But most Americans don’t understand their country’s policy toward China – and what they don’t understand they can’t be expected to support. Despite all the positive moves the Biden administration has made to invest in America and lay the foundation for future prosperity, it hasn’t been able to connect what it’s doing at home to what it’s doing in the world in a meaningful way. The Biden team’s dense and jargon-filled national security strategies certainly don’t help on this front, and there remains a desperate need for better public opinion data here.
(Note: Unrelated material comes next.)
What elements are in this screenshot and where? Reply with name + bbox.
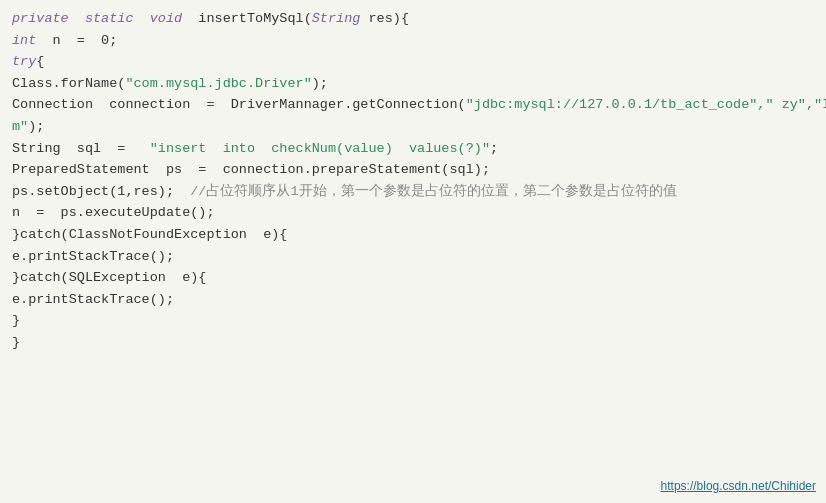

More worryingly for both the administration and the country, this failure to communicate leaves a political vacuum that demagogues will be more than happy to fill – and Republicans look set to do so if they take the reins in Congress next year. Transforming China policy into a partisan wedge issue won’t make America’s approach any more effective, but it will make it harder to forge consensus across party lines on an issue that’s become a rare point of bipartisan consensus. That would do as much to hobble America as anything the Chinese government could do. Worse, it would create a hothouse political atmosphere that can lead to bad policy decisions – just as anti-communist fervor during the Cold War led to poor choices like the Vietnam War and the Iran-contra scandal.
It's still possible for the Biden administration to weave a new narrative that ties its domestic investments to its China policy approach. The building blocks of this narrative exist, but neither President Biden nor his foreign policy team have managed to tie them together in a clear and compelling way.